- _WHAT THIS TASK INVOLVES_
You are asked to filter the data below and copy every line holding "Eisen".
DATASET CONTENT: Begin
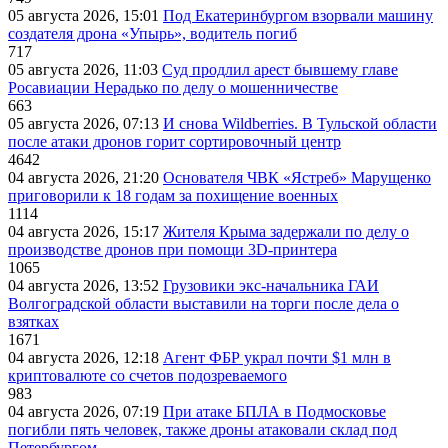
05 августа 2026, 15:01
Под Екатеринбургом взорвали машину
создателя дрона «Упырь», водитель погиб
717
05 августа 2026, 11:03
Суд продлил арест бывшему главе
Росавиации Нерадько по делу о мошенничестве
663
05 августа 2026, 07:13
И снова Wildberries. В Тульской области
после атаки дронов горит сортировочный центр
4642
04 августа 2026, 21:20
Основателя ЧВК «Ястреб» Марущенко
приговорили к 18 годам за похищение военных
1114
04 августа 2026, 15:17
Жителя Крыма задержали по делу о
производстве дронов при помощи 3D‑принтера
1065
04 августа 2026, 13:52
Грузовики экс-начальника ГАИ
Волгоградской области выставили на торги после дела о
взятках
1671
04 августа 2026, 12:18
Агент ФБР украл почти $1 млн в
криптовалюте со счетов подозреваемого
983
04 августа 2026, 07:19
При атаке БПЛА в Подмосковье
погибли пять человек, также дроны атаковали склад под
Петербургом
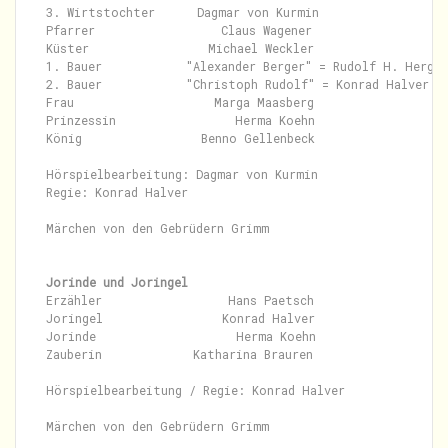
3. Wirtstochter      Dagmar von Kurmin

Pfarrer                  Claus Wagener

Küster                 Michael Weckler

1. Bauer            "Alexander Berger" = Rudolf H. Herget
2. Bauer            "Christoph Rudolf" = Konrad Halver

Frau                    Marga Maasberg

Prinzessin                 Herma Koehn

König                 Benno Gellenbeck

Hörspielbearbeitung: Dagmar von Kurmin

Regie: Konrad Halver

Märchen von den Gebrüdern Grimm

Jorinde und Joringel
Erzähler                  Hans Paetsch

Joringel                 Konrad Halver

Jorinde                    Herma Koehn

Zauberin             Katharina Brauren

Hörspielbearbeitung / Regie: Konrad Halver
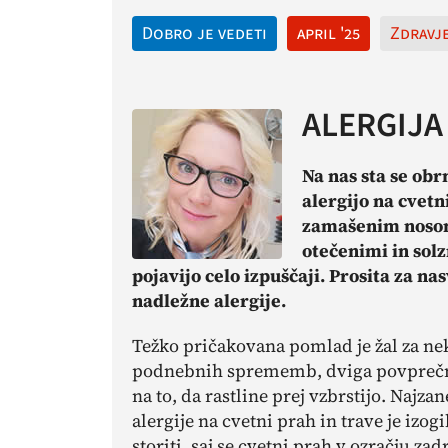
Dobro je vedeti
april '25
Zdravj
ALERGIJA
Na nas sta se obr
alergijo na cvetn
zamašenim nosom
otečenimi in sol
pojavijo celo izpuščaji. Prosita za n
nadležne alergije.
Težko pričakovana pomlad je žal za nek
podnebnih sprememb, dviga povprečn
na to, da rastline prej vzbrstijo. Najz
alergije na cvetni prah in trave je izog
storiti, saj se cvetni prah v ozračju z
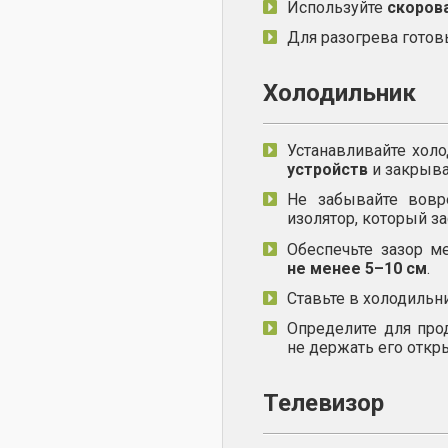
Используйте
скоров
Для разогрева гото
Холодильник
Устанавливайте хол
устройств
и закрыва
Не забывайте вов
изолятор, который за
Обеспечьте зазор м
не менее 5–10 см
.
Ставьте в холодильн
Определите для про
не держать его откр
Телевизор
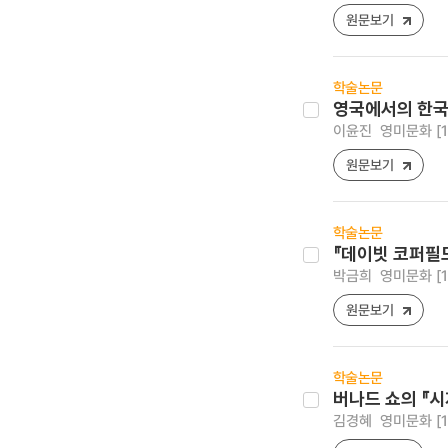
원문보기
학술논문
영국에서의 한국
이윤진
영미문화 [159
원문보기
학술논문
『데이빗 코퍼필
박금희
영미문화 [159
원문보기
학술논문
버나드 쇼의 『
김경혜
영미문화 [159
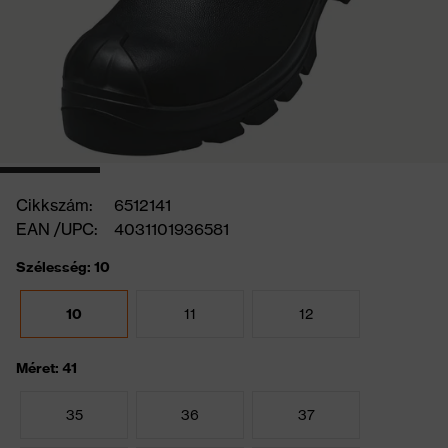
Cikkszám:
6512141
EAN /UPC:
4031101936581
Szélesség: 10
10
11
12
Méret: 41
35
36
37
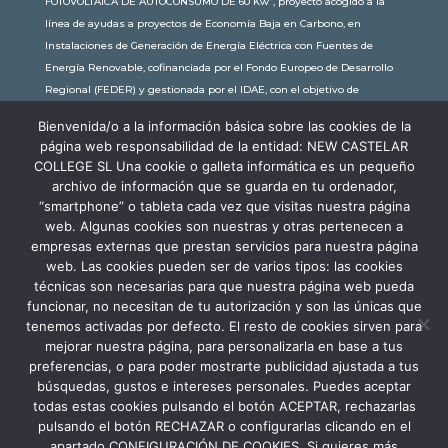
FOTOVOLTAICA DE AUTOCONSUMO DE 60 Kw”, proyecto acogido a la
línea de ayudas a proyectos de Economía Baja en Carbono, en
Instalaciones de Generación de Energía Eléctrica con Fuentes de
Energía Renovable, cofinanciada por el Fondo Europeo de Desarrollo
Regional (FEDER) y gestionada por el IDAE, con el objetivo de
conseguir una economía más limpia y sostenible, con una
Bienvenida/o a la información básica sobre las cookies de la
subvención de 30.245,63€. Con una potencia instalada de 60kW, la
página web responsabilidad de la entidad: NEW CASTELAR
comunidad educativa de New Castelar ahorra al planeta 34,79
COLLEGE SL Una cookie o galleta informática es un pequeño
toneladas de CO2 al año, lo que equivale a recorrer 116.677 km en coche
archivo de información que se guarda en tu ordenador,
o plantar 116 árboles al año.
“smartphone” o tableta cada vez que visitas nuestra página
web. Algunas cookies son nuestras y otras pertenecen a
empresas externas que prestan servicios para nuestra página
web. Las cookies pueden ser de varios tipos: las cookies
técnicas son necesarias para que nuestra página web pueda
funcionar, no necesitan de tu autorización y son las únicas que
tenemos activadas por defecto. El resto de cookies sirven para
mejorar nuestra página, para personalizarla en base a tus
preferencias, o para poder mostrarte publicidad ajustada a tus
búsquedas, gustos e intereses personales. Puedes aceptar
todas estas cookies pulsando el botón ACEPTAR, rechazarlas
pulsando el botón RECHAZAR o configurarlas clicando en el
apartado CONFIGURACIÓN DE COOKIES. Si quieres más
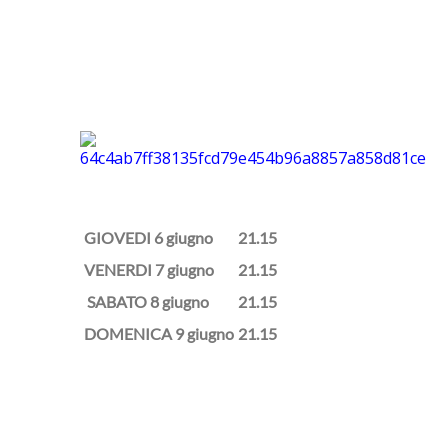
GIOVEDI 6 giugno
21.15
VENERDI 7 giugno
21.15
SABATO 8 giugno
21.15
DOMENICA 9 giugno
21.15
DATASET CONTENT: End
DATASET CONTENT: Begin
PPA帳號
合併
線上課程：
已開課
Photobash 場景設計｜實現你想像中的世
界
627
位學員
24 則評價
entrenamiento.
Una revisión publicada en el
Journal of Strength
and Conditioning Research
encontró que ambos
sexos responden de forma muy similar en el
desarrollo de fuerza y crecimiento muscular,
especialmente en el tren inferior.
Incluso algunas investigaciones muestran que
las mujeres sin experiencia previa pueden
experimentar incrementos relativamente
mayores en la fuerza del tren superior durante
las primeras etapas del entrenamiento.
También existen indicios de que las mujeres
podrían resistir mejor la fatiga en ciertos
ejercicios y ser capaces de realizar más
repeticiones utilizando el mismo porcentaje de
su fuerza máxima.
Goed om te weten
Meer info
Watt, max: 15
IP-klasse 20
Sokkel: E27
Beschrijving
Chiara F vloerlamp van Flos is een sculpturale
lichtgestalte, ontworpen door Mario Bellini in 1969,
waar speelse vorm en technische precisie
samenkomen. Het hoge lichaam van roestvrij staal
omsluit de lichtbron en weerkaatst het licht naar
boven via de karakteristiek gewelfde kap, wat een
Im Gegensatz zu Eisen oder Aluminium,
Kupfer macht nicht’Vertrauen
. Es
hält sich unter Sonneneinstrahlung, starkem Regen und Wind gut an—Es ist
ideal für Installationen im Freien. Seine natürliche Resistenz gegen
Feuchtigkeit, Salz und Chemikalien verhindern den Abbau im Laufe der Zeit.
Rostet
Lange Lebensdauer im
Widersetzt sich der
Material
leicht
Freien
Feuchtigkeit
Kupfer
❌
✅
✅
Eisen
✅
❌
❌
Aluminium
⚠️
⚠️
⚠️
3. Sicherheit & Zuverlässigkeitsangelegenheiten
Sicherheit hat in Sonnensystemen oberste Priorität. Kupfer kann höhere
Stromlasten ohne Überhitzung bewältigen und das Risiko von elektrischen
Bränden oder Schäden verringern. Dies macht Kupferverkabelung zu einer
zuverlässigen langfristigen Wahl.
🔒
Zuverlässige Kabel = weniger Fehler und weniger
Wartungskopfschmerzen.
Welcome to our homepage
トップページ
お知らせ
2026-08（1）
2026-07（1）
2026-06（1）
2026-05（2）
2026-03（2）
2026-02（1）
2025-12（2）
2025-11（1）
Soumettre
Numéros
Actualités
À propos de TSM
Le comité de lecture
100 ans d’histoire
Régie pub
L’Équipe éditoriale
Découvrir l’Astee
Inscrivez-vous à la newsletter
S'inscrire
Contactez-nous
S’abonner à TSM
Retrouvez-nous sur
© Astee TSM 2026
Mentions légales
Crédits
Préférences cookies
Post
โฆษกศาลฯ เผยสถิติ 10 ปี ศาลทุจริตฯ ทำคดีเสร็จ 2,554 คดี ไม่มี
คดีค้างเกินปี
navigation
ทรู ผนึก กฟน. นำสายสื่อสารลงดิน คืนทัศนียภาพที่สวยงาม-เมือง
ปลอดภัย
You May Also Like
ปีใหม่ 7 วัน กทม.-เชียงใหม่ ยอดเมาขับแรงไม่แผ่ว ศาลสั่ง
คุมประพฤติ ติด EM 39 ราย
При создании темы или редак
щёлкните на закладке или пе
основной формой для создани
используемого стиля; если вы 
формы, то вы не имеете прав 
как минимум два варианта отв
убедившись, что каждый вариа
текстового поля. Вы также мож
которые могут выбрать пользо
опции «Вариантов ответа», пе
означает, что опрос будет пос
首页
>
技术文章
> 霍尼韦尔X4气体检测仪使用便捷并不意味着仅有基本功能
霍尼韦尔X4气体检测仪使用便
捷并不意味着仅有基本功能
DATASET CONTENT: End
- _COMPLETED EXERCISE_
Im Gegensatz zu Eisen oder Aluminium,
Eisen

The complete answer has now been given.